For p5 - yes, it’s likely better to use the generator.
But for sum2, creating the array first

sum2 = Dict([i^5 + j^5 => (i, j) for i in 1:MAX for j in i:MAX])

is better for the function as a whole. This way is typestable, while

sum2 = Dict(i^5 + j^5 => (i, j) for i in 1:MAX for j in i:MAX)

is not, and sum2 wouldn’t fully infer in the remaining part of the function. Maybe, this will be made more inferrable in a future julia version…
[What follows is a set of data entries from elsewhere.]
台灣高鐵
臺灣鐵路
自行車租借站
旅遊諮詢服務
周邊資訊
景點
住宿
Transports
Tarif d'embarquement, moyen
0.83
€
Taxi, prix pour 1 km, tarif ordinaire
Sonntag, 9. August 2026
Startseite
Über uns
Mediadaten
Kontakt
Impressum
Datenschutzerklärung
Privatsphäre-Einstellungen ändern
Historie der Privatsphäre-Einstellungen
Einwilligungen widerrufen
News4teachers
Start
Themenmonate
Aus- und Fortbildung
Jeff_Emanuel · June 23, 2022, 8:55pm

Good to know. Thanks. I read a doc string for keys that said it returned an iterator. I must not have looked closely enough to find the specialized method.

stevengj · June 23, 2022, 8:57pm

aplavin:

This way is typestable, while
sum2 = Dict(i^5 + j^5 => (i, j) for i in 1:MAX for j in i:MAX)
is not, and sum2 wouldn’t fully infer in the remaining part of the function. Maybe, this will be made more inferrable in a future julia version…

Yes, you have to do:

sum2 = Dict{Int,Tuple{Int,Int}}(i^5 + j^5 => (i, j) for i in 1:MAX for j in i:MAX)
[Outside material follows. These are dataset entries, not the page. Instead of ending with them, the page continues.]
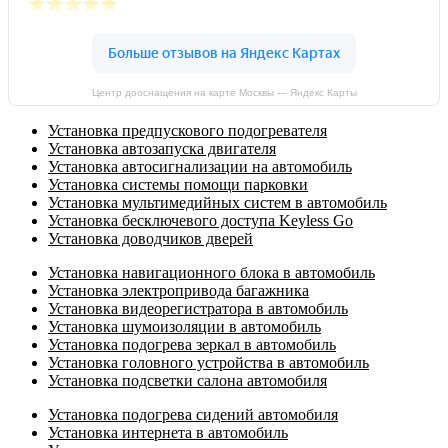
Центр дооснащения на карте Москвы — Яндекс Карты
Установка предпускового подогревателя
Установка автозапуска двигателя
Установка автосигнализации на автомобиль
Установка системы помощи парковки
Установка мультимедийных систем в автомобиль
Установка бесключевого доступа Keyless Go
Установка доводчиков дверей
Установка навигационного блока в автомобиль
Установка электропривода багажника
Установка видеорегистратора в автомобиль
Установка шумоизоляции в автомобиль
Установка подогрева зеркал в автомобиль
Установка головного устройства в автомобиль
Установка подсветки салона автомобиля
Установка подогрева сидений автомобиля
Установка интернета в автомобиль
jgforbes · June 23, 2022, 8:59pm

I had already tried the SortedDict and found that it was slower. I will compare sort with sort!.
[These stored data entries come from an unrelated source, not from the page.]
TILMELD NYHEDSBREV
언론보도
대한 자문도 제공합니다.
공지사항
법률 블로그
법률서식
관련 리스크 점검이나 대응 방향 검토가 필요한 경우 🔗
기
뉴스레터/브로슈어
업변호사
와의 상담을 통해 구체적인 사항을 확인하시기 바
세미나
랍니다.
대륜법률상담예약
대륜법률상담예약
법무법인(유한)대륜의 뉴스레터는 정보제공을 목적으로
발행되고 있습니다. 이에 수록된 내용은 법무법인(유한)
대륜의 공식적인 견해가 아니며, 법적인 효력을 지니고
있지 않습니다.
DNF · June 23, 2022, 10:23pm

function main(MAX=250)
    p5 = Dict(i^5=>i for i in 1:MAX)
    sum2 = Dict{Int,Tuple{Int,Int}}((i^5 + j^5) => (i, j) for i in 1:MAX, j in 1:MAX)
    
    sk = sort!(collect(keys(sum2)))
    for p in sort!(collect(keys(p5)))
        for s in sk
            p <= s && break
            if  p - s in keys(sum2)
                println(p5[p], sum2[s], sum2[p-s])   
            end
        end
    end
    return nothing
end

julia> main()
144(27, 84)(110, 133)
144(27, 110)(84, 133)
144(84, 110)(27, 133)
144(27, 133)(84, 110)
144(84, 133)(27, 110)
144(110, 133)(27, 84)

julia> @btime main()
⋮ (omitted output)
48.210 ms (362 allocations: 3.39 MiB)

jgforbes · June 24, 2022, 12:13am

The last response contained all of the previous suggestions to which I added a test
to not print the duplicate results:

function main(MAX=250)
   p5 = Dict(i^5 => i for i in 1:MAX)
   sum2 = Dict{Int,Tuple{Int,Int}}((i^5 + j^5) => (i, j) for i in 1:MAX, j in 1:MAX)
   sk = sort!(collect(keys(sum2)))

   p5old=0
   for p in sort!(collect(keys(p5)))
        for s in sk
                p <= s && break
                if  haskey(sum2, p - s)
                        if p5[p] != p5old
                           println(p5[p], sum2[s],  sum2[p-s])
                           p5old=p5[p]
                        end
                end
        end
   end
   return nothing
end

@time  main()
@time  main()

~]$ julia euler4.jl
144(27, 84)(110, 133)
0.107246 seconds (96.74 k allocations: 8.776 MiB, 68.72% compilation time)
144(27, 84)(110, 133)
0.033693 seconds (75 allocations: 3.378 MiB)

For a comparison with python:

from time import perf_counter

tBeg = perf_counter ()

MAX = 250
p5, sum2 = {}, {}
 
for i in range(1, MAX):
    p5[i**5] = i
    for j in range(i, MAX):
        sum2[i**5 + j**5] = (i, j)
 
sk = sorted(sum2.keys())
def methodC ():
    p5old=0
    for p in sorted(p5.keys()):
        for s in sk:
            if p <= s: break
            if p - s in sum2:
                if p5[p] != p5old:
                   yield p5[p], sum2[s] + sum2[p-s]
                   p5old = p5[p]

for v1, v2 in methodC ():
    print (v1, v2)
tEnd = perf_counter ()
print ("D", "MAX", MAX, "In", tEnd - tBeg, "seconds")

~]$ python euler4.py
144 (27, 84, 110, 133)
D MAX 250 In 0.3231038339999941 seconds
Not sure if this Python is optimized, but it is slower by an order of magnitude.
I will have to send these result to one of my friends who is a Python expert to see if they can
squeeze more performance out of python.

Thanks to everyone who responded, The discussion was enlightening.
I have much more to learn about using Julia efficiently.